YOUR OBJECTIVE
How many of the lines below have "stop" in them? Say the number and nothing more.

DATA TO EXAMINE
-- Opening Marker --
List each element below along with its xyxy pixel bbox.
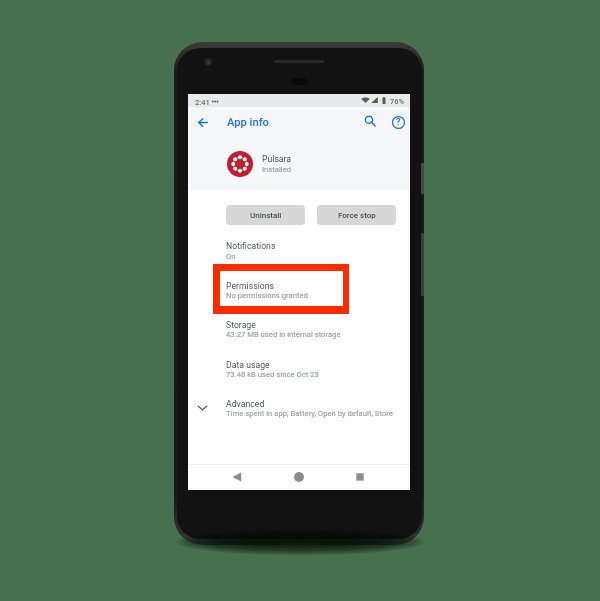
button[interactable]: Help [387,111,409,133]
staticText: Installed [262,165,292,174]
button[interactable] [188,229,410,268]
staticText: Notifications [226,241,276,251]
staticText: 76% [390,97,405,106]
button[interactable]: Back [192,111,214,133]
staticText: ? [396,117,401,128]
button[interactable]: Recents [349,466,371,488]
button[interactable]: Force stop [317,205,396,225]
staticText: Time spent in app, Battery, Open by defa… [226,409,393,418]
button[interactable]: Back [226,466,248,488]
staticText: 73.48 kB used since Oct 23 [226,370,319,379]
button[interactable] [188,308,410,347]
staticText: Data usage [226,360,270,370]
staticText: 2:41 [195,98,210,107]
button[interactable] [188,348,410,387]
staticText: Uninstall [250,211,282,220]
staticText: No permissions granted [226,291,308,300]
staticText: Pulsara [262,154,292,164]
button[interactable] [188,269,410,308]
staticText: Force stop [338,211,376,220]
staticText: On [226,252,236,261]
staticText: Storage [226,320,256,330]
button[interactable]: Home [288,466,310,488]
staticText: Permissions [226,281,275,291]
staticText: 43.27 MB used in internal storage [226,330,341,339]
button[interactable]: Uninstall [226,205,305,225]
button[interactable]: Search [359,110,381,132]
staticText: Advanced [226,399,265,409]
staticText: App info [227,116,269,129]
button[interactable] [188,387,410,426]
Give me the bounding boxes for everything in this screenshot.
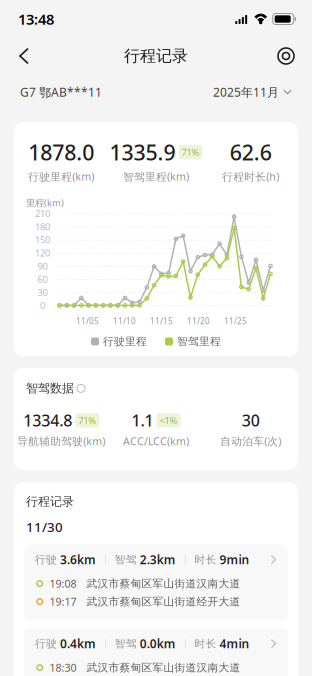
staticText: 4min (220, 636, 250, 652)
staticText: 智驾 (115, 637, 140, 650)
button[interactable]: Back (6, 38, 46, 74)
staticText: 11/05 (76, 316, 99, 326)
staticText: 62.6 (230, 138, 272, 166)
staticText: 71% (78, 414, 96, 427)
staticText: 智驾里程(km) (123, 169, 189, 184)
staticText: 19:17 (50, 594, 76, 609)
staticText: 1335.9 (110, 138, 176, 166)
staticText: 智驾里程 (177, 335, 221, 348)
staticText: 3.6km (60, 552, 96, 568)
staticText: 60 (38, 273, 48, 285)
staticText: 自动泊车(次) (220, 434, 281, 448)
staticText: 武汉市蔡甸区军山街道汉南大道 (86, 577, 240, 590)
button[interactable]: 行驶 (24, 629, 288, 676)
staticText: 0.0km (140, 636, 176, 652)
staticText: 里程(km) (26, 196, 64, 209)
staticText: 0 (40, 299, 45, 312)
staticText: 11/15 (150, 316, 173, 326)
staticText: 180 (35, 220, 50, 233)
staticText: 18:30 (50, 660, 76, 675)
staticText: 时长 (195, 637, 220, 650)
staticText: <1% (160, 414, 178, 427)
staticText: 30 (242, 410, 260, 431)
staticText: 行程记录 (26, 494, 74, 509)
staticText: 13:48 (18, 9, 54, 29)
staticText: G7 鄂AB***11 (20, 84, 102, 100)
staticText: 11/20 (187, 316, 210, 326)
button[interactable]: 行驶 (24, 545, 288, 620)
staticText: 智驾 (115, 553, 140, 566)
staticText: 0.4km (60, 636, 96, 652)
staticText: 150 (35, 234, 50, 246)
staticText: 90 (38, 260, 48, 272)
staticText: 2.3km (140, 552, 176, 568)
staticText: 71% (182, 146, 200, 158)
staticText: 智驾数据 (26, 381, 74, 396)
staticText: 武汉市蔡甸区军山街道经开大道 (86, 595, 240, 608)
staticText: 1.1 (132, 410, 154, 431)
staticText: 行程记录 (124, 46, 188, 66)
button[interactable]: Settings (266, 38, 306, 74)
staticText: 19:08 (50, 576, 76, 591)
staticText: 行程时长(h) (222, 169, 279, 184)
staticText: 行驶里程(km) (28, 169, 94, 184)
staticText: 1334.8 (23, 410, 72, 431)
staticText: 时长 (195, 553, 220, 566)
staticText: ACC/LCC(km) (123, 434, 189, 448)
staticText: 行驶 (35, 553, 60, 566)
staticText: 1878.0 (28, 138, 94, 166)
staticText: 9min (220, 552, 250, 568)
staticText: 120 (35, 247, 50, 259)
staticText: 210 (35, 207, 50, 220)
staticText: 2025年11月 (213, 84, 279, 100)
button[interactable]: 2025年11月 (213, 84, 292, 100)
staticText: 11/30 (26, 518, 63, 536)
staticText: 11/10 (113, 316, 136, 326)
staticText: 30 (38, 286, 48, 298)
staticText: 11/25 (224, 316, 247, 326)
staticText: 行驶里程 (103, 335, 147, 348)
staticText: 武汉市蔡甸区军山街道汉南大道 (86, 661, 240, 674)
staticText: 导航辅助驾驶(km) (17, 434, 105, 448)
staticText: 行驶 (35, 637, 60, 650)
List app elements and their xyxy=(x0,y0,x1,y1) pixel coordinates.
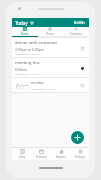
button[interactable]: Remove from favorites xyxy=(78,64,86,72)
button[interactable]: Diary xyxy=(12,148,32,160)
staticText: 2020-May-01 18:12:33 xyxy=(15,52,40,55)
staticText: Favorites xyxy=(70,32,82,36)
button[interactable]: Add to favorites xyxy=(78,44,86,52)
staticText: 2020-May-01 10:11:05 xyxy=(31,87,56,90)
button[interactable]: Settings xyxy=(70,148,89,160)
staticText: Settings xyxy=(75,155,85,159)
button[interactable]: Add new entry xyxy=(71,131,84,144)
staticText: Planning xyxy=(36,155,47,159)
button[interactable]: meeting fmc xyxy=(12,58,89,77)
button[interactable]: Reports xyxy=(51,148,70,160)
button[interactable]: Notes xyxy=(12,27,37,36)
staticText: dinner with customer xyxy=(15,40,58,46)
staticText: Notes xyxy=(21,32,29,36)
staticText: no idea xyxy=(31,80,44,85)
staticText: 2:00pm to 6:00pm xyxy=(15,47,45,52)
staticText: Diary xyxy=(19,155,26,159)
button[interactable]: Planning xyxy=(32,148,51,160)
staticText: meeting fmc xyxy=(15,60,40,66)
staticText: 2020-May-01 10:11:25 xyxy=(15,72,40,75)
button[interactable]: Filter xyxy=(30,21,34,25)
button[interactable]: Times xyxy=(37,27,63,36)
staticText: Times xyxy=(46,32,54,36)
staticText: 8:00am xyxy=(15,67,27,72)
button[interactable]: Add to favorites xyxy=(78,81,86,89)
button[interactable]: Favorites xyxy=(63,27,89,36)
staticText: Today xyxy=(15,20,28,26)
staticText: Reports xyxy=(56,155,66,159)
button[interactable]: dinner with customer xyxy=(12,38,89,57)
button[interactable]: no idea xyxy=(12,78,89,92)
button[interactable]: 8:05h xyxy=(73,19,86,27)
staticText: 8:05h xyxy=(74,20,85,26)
-- Closing Marker --
WRITTEN ANSWER
2